Budi yang sedang duduk di sudut sofa, asyik dengan ponselnya sambil mencemaskan sesuatu, tampak terlihat santai padahal ia sedang sangat khawatir. Namun, Arini tahu betul suaminya. Ada sesuatu yang berbeda pada sikapnya sejak surat itu datang.
“Mas,” panggil Arini dengan nada lembut, berusaha tidak menunjukkan kekecewaannya terlalu terang-terangan.
Budi mendongak sejenak dari layar ponselnya, “Iya, Rin?”
Arini menarik napas panjang sebelum melanjutkan. “Aku mau tanya soal surat kemarin siang. Aku tidak ingin mencari masalah. Aku tahu siapa Dewi. Tapi, Dimas, dia anaknya siapa?”
Budi terdiam sesaat. Tatapannya kembali ke ponsel, seakan mencari jawaban di layar kecil itu. Lalu, dengan nada yang terdengar santai, ia menjawab, “Itu cuma urusan lama, kok. Gak usah dipikirin.
Jawaban singkat itu bukannya menenangkan hati Arini, malah semakin menambah kecurigaannya. Sikap Budi yang menghindar membuatnya yakin bahwa ada sesuatu yang disembunyikan. Arini tentu percaya kalau Dimas adalah anak Budi, ia seperti mengenal siapa itu Dewi.
“Kalau memang urusan lama, kenapa dia masih kirim surat? Dan, kenapa kamu bicara tidak sesuai dengan pertanyaanku barusan. Ada apa sebenarnya, Mas?” Arini mencoba lagi, kali ini dengan suara lebih tegas.

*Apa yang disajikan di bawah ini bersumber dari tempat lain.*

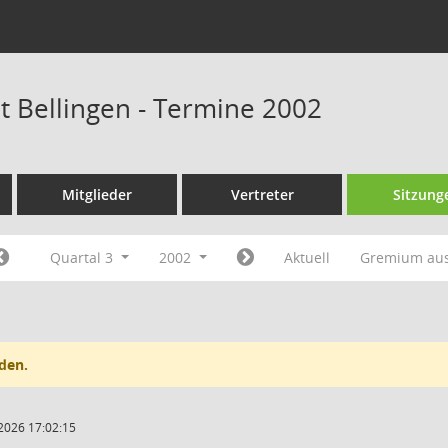
at Bellingen - Termine 2002
Mitglieder
Vertreter
Sitzung
Quartal 3
2002
Aktuell
Gremium au
den.
2026 17:02:15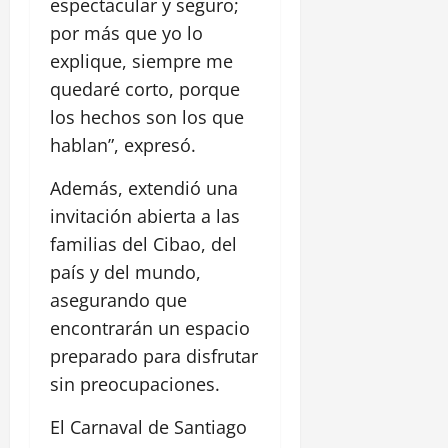
espectacular y seguro;
por más que yo lo
explique, siempre me
quedaré corto, porque
los hechos son los que
hablan”, expresó.
Además, extendió una
invitación abierta a las
familias del Cibao, del
país y del mundo,
asegurando que
encontrarán un espacio
preparado para disfrutar
sin preocupaciones.
El Carnaval de Santiago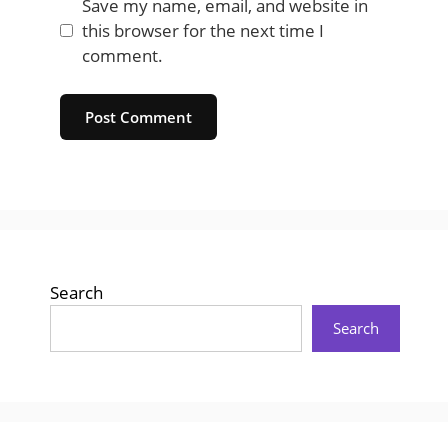
Save my name, email, and website in
this browser for the next time I
comment.
Website
Search
Search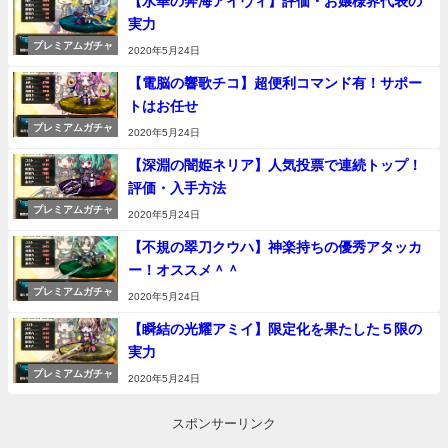
【水華の奔海アイヴィ】評価・お嬢様界代表の
実力
プレミアムガチャ
2020年5月24日
【電脳の響歌チコ】超便利コマンド有！サポー
トはお任せ
プレミアムガチャ
2020年5月24日
【深淵の闇姫ネリア】人気投票で連続トップ！
評価・入手方法
プレミアムガチャ
2020年5月24日
【不規の翠刀クウハ】神楽持ちの優秀アタッカ
ー！オススメ＾＾
プレミアムガチャ
2020年5月24日
【瞬結の光耀アミイ】限定化を果たした５限の
実力
プレミアムガチャ
2020年5月24日
スポンサーリンク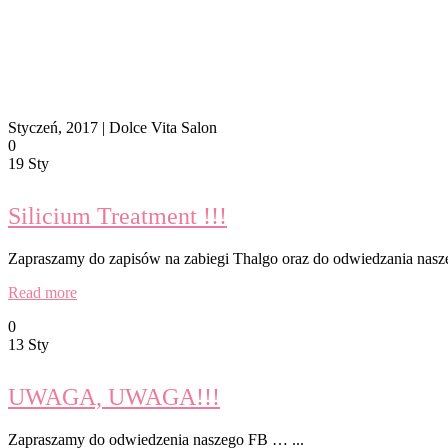
Styczeń, 2017 | Dolce Vita Salon
0
19 Sty
Silicium Treatment !!!
Zapraszamy do zapisów na zabiegi Thalgo oraz do odwiedzania nasze
Read more
0
13 Sty
UWAGA, UWAGA!!!
Zapraszamy do odwiedzenia naszego FB … ...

Budi menghela napas panjang, menaruh ponselnya di meja, lalu menatap Arini. “Rin, kamu terlalu khawatir. Dewi itu cuma ... teman lama waktu kuliah dulu. Gak ada apa-apa. Percaya sama aku, ya. Dimas itu bukan siapa-siapa kok. Dia hanya anak dari Dewi, udah itu aja.”

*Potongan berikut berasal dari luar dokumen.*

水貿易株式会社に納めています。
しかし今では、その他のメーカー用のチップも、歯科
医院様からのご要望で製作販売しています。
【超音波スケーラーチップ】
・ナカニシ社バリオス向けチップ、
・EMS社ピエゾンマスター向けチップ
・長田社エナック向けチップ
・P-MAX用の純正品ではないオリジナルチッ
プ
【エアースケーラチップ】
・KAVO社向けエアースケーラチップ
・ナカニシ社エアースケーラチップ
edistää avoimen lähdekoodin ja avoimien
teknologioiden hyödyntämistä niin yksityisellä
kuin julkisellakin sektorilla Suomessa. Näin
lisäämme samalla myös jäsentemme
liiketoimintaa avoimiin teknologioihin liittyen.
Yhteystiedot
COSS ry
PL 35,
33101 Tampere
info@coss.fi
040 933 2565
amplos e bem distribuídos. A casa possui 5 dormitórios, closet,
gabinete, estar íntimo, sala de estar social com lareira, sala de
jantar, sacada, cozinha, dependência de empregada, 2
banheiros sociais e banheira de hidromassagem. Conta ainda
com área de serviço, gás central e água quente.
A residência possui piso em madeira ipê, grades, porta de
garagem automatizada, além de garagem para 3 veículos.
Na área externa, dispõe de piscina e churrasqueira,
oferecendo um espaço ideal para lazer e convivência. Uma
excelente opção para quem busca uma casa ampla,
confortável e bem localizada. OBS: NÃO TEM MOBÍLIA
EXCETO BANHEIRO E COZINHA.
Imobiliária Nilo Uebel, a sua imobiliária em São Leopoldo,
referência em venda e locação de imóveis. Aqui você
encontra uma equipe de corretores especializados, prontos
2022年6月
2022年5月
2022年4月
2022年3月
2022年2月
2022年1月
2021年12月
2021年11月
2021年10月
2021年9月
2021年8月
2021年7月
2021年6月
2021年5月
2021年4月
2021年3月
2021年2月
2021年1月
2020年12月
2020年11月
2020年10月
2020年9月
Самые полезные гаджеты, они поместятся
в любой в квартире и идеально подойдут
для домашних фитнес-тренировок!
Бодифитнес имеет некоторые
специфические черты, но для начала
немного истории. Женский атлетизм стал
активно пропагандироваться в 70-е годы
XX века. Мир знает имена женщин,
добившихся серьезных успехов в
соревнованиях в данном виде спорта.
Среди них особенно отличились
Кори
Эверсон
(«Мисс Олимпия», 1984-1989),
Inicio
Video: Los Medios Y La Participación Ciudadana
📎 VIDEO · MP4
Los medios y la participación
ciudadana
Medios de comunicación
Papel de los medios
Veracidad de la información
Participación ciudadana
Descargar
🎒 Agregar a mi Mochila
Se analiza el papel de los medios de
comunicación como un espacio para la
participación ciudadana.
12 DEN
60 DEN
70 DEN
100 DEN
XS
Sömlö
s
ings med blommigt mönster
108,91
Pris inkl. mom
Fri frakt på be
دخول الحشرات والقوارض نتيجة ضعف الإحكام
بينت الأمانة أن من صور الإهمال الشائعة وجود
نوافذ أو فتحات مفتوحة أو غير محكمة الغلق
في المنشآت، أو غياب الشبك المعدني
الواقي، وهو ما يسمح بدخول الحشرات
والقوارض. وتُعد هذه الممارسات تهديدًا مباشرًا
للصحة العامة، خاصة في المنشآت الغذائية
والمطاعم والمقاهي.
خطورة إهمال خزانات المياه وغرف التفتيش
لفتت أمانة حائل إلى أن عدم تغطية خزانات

Arini merasa ada sesuatu yang ganjil dalam cara Budi menjelaskan. Matanya tidak menatap langsung ke arah Arini, dan nada bicaranya terdengar tergesa-gesa, seperti ingin cepat-cepat mengakhiri percakapan.
“Tapi kenapa surat itu ditujukan ke rumah kita? Kalau memang cuma teman lama, apa yang dia inginkan sekarang?”
Budi menggeleng pelan. “Aku gak tahu. Mungkin dia butuh sesuatu atau ingin mengucapkan selamat atas sesuatu. Sudahlah. Lupakan soal mereka berdua. Kalau kamu masih penasaran, apa perlu kubacakan suratnya?”
Namun, Arini tak merasa puas. Ia ingin sekali mendesak lebih jauh, tapi ia juga tahu bahwa Budi jarang terbuka jika ia terlalu keras mendesaknya. Akhirnya, Arini memutuskan untuk menahan diri, meskipun hatinya bergolak. Perubahan sikap Budi yang tidak seperti kemarin, membuatnya semakin meragukan suaminya itu.
“Baiklah, Mas. Kalau begitu, aku tunggu Mas yang kasih tahu apa maksud isi surat itu.” Arini mencoba menyembunyikan nada dingin dalam suaranya.